Your objective ::
Could you retype the entries below exactly, omitting every picture?

Data supplied ::
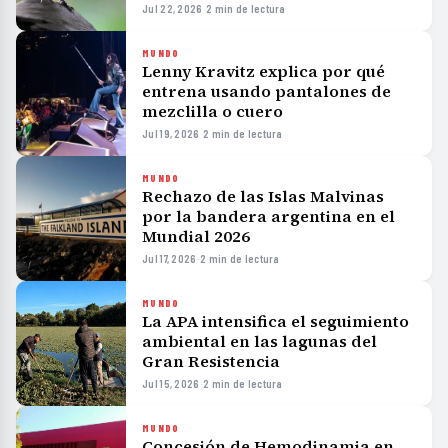
Jul 22, 2026
·
2 min de lectura
MUNDO
Lenny Kravitz explica por qué
entrena usando pantalones de
mezclilla o cuero
Jul 19, 2026
·
2 min de lectura
MUNDO
Rechazo de las Islas Malvinas
por la bandera argentina en el
Mundial 2026
Jul 17, 2026
·
2 min de lectura
MUNDO
La APA intensifica el seguimiento
ambiental en las lagunas del
Gran Resistencia
Jul 15, 2026
·
2 min de lectura
MUNDO
Concesión de Hemodinamia en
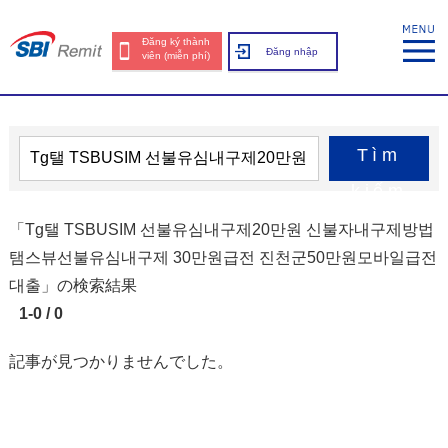
Đăng ký thành
Đăng nhập
viên (miễn phí)
Tìm
kiếm
「Tg탤 TSBUSIM 선불유심내구제20만원 신불자내구제방법
탬스뷰선불유심내구제 30만원급전 진천군50만원모바일급전
대출」の検索結果
1-0 / 0
記事が見つかりませんでした。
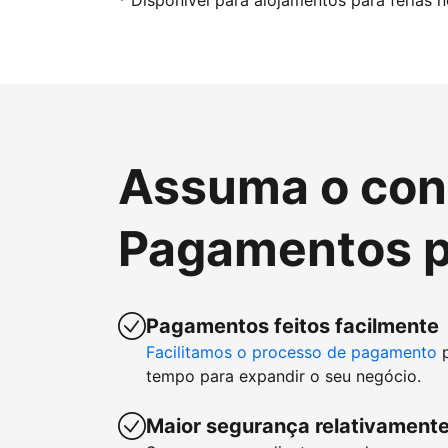
* Disponível para alojamentos para férias 
Assuma o cont
Pagamentos p
Pagamentos feitos facilmente
Facilitamos o processo de pagamento
p
tempo para expandir o seu negócio.
Maior segurança relativamente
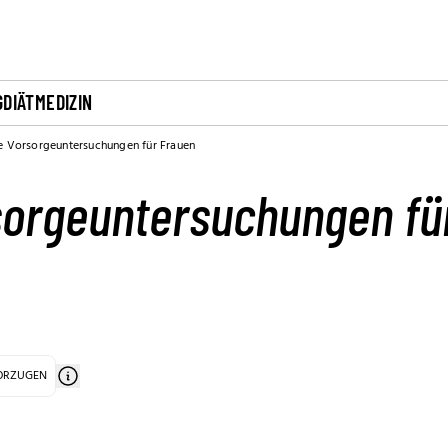
G
DIÄT
MEDIZIN
e Vorsorgeuntersuchungen für Frauen
sorgeuntersuchungen fü
VORZUGEN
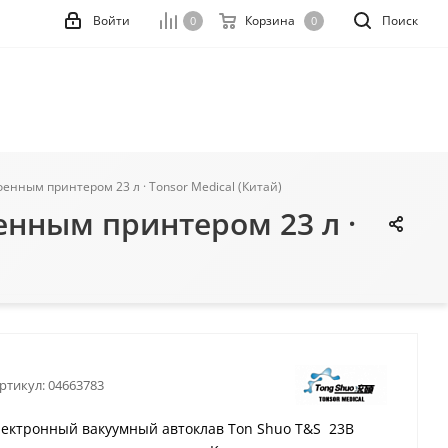
Войти
Корзина
Поиск
0
0
оенным принтером 23 л · Tonsor Medical (Китай)
енным принтером 23 л ·
ртикул:
04663783
ектронный вакуумный автоклав Ton Shuo T&S 23B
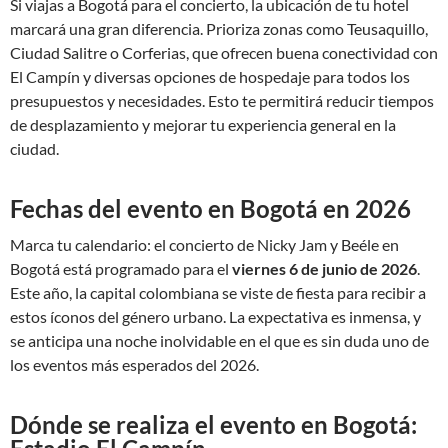
Si viajas a Bogotá para el concierto, la ubicación de tu hotel
marcará una gran diferencia. Prioriza zonas como Teusaquillo,
Ciudad Salitre o Corferias, que ofrecen buena conectividad con
El Campín y diversas opciones de hospedaje para todos los
presupuestos y necesidades. Esto te permitirá reducir tiempos
de desplazamiento y mejorar tu experiencia general en la
ciudad.
Fechas del evento en Bogotá en 2026
Marca tu calendario: el concierto de Nicky Jam y Beéle en
Bogotá está programado para el
viernes 6 de junio de 2026
.
Este año, la capital colombiana se viste de fiesta para recibir a
estos íconos del género urbano. La expectativa es inmensa, y
se anticipa una noche inolvidable en el que es sin duda uno de
los eventos más esperados del 2026.
Dónde se realiza el evento en Bogotá:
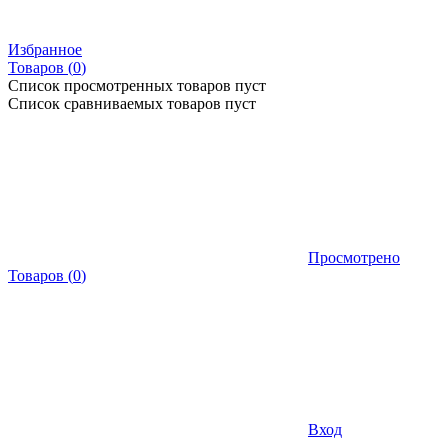
Избранное
Товаров (
0
)
Список просмотренных товаров пуст
Список сравниваемых товаров пуст
Просмотрено
Товаров
(
0
)
Вход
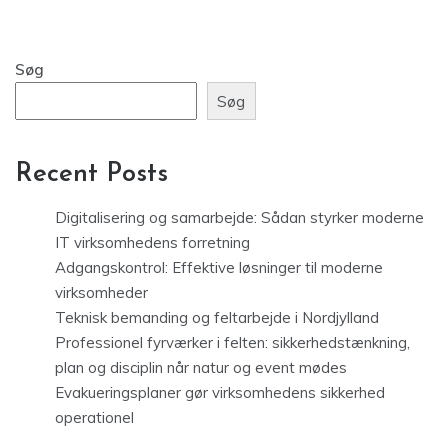
Søg
Søg
Recent Posts
Digitalisering og samarbejde: Sådan styrker moderne
IT virksomhedens forretning
Adgangskontrol: Effektive løsninger til moderne
virksomheder
Teknisk bemanding og feltarbejde i Nordjylland
Professionel fyrværker i felten: sikkerhedstænkning,
plan og disciplin når natur og event mødes
Evakueringsplaner gør virksomhedens sikkerhed
operationel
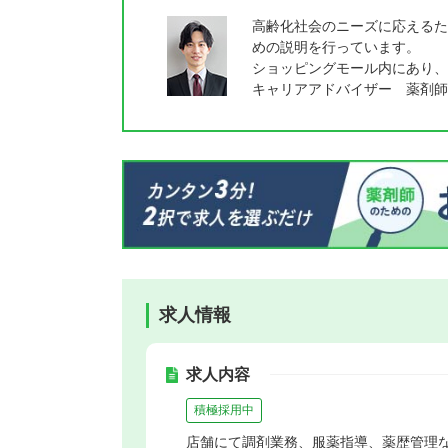
高齢化社会のニーズに応えるた
めの説明を行っています。
ショッピングモール内にあり、
キャリアアドバイザー 薬剤師
求人情報
求人内容
積極採用中
店舗にて調剤業務、服薬指導、薬歴管理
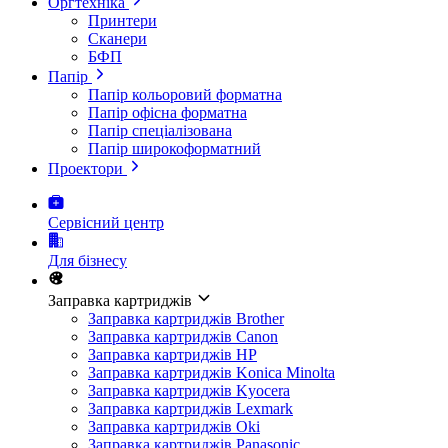
Оргтехніка
Принтери
Сканери
БФП
Папір
Папір кольоровий форматна
Папір офісна форматна
Папір спеціалізована
Папір широкоформатний
Проектори
Сервісний центр
Для бізнесу
Заправка картриджів
Заправка картриджів Brother
Заправка картриджів Canon
Заправка картриджів HP
Заправка картриджів Konica Minolta
Заправка картриджів Kyocera
Заправка картриджів Lexmark
Заправка картриджів Oki
Заправка картриджів Panasonic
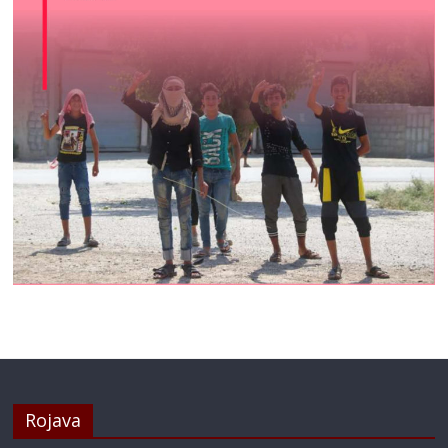
Rojava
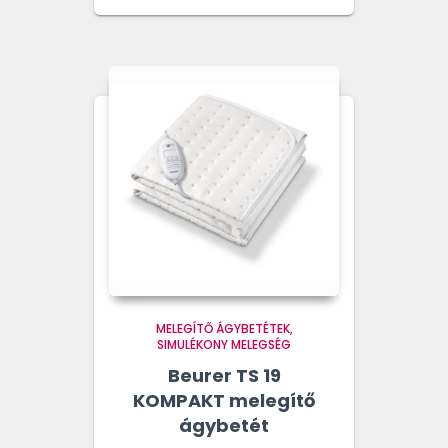
MELEGÍTŐ ÁGYBETÉTEK
SIMULÉKONY MELEGSÉG
Beurer TS 19
KOMPAKT melegítő
ágybetét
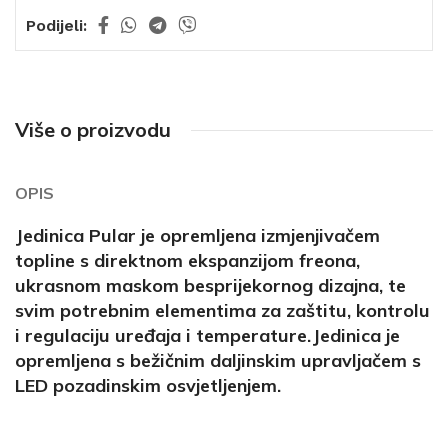
Podijeli:
Više o proizvodu
OPIS
Jedinica Pular je opremljena izmjenjivačem
topline s direktnom ekspanzijom freona,
ukrasnom maskom besprijekornog dizajna, te
svim potrebnim elementima za zaštitu, kontrolu
i regulaciju uređaja i temperature.Jedinica je
opremljena s bežičnim daljinskim upravljačem s
LED pozadinskim osvjetljenjem.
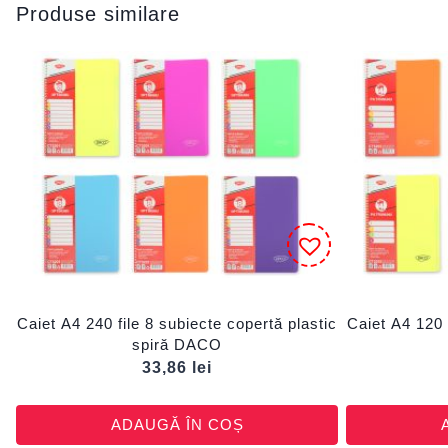
Produse similare
Caiet A4 240 file 8 subiecte copertă plastic
Caiet A4 120 
spiră DACO
33,86
lei
ADAUGĂ ÎN COȘ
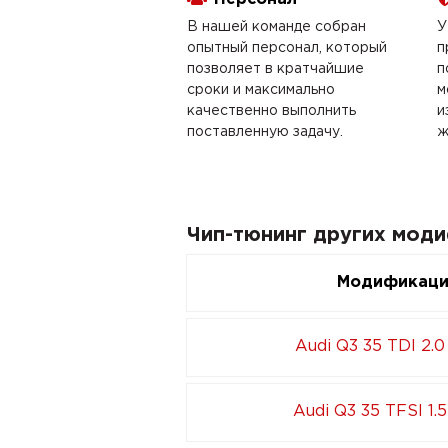
В нашей команде собран
У
опытный персонал, который
п
позволяет в кратчайшие
п
сроки и максимально
м
качественно выполнить
и
поставленную задачу.
ж
Чип-тюнинг других мод
Модификац
Audi Q3 35 TDI 2.0
Audi Q3 35 TFSI 1.5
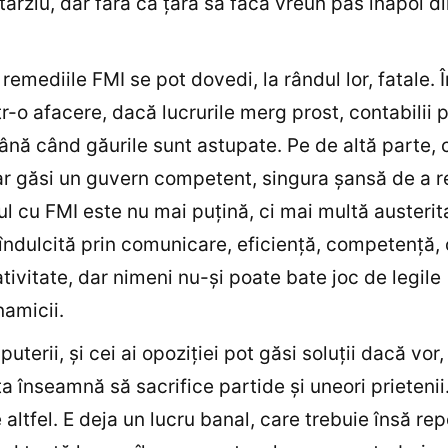
târziu, dar fără ca ţara să facă vreun pas înapoi d
remediile FMI se pot dovedi, la rândul lor, fatale. Î
ntr-o afacere, dacă lucrurile merg prost, contabilii 
până când găurile sunt astupate. Pe de altă parte, c
r găsi un guvern competent, singura şansă de a 
ul cu FMI este nu mai puţină, ci mai multă austerit
 îndulcită prin comunicare, eficienţă, competenţă, 
ativitate, dar nimeni nu-şi poate bate joc de legile
amicii.
i puterii, şi cei ai opoziţiei pot găsi soluţii dacă vor,
a înseamnă să sacrifice partide şi uneori prietenii
 altfel. E deja un lucru banal, care trebuie însă rep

Answer ::
Jul 22, 2026
·
2 min de lectura
MUNDO
Lenny Kravitz explica por qué
entrena usando pantalones de
mezclilla o cuero
Jul 19, 2026
·
2 min de lectura
MUNDO
Rechazo de las Islas Malvinas
por la bandera argentina en el
Mundial 2026
Jul 17, 2026
·
2 min de lectura
MUNDO
La APA intensifica el seguimiento
ambiental en las lagunas del
Gran Resistencia
Jul 15, 2026
·
2 min de lectura
MUNDO
Concesión de Hemodinamia en
Đăng ký thành
Đăng nhập
viên (miễn phí)
Tìm
kiếm
「Tg탤 TSBUSIM 선불유심내구제20만원 신불자내구제방법
탬스뷰선불유심내구제 30만원급전 진천군50만원모바일급전
대출」の検索結果
1-0 / 0
記事が見つかりませんでした。
* Disponível para alojamentos para férias 
Assuma o cont
Pagamentos p
Pagamentos feitos facilmente
Facilitamos o processo de pagamento
p
tempo para expandir o seu negócio.
Maior segurança relativamente
G
DIÄT
MEDIZIN
e Vorsorgeuntersuchungen für Frauen
sorgeuntersuchungen fü
VORZUGEN
Войти
Корзина
Поиск
0
0
оенным принтером 23 л · Tonsor Medical (Китай)
енным принтером 23 л ·
ртикул:
04663783
ектронный вакуумный автоклав Ton Shuo T&S 23B
Si viajas a Bogotá para el concierto, la ubicación de tu hotel
marcará una gran diferencia. Prioriza zonas como Teusaquillo,
Ciudad Salitre o Corferias, que ofrecen buena conectividad con
El Campín y diversas opciones de hospedaje para todos los
presupuestos y necesidades. Esto te permitirá reducir tiempos
de desplazamiento y mejorar tu experiencia general en la
ciudad.
Fechas del evento en Bogotá en 2026
Marca tu calendario: el concierto de Nicky Jam y Beéle en
Bogotá está programado para el
viernes 6 de junio de 2026
.
Este año, la capital colombiana se viste de fiesta para recibir a
estos íconos del género urbano. La expectativa es inmensa, y
se anticipa una noche inolvidable en el que es sin duda uno de
los eventos más esperados del 2026.
Dónde se realiza el evento en Bogotá:
Избранное
Товаров (
0
)
Список просмотренных товаров пуст
Список сравниваемых товаров пуст
Просмотрено
Товаров
(
0
)
Вход
Søg
Søg
Recent Posts
Digitalisering og samarbejde: Sådan styrker moderne
IT virksomhedens forretning
Adgangskontrol: Effektive løsninger til moderne
virksomheder
Teknisk bemanding og feltarbejde i Nordjylland
Professionel fyrværker i felten: sikkerhedstænkning,
plan og disciplin når natur og event mødes
Evakueringsplaner gør virksomhedens sikkerhed
operationel
高齢化社会のニーズに応えるた
めの説明を行っています。
ショッピングモール内にあり、
キャリアアドバイザー 薬剤師
求人情報
求人内容
積極採用中
店舗にて調剤業務、服薬指導、薬歴管理
Оргтехніка
Принтери
Сканери
БФП
Папір
Папір кольоровий форматна
Папір офісна форматна
Папір спеціалізована
Папір широкоформатний
Проектори
Сервісний центр
Для бізнесу
Заправка картриджів
Заправка картриджів Brother
Заправка картриджів Canon
Заправка картриджів HP
Заправка картриджів Konica Minolta
Заправка картриджів Kyocera
Заправка картриджів Lexmark
Заправка картриджів Oki
Заправка картриджів Panasonic
Rojava
MELEGÍTŐ ÁGYBETÉTEK
SIMULÉKONY MELEGSÉG
Beurer TS 19
KOMPAKT melegítő
ágybetét
Podijeli:
Više o proizvodu
OPIS
Jedinica Pular je opremljena izmjenjivačem
topline s direktnom ekspanzijom freona,
ukrasnom maskom besprijekornog dizajna, te
svim potrebnim elementima za zaštitu, kontrolu
i regulaciju uređaja i temperature.Jedinica je
opremljena s bežičnim daljinskim upravljačem s
LED pozadinskim osvjetljenjem.
Produse similare
Caiet A4 240 file 8 subiecte copertă plastic
Caiet A4 120 
spiră DACO
33,86
lei
ADAUGĂ ÎN COȘ
В нашей команде собран
У
опытный персонал, который
п
позволяет в кратчайшие
п
сроки и максимально
м
качественно выполнить
и
поставленную задачу.
ж
Чип-тюнинг других мод
Модификац
Audi Q3 35 TDI 2.0
Audi Q3 35 TFSI 1.5
târziu, dar fără ca ţara să facă vreun pas înapoi d
remediile FMI se pot dovedi, la rândul lor, fatale. Î
ntr-o afacere, dacă lucrurile merg prost, contabilii 
până când găurile sunt astupate. Pe de altă parte, c
r găsi un guvern competent, singura şansă de a 
ul cu FMI este nu mai puţină, ci mai multă austerit
 îndulcită prin comunicare, eficienţă, competenţă, 
ativitate, dar nimeni nu-şi poate bate joc de legile
amicii.
i puterii, şi cei ai opoziţiei pot găsi soluţii dacă vor,
a înseamnă să sacrifice partide şi uneori prietenii
 altfel. E deja un lucru banal, care trebuie însă rep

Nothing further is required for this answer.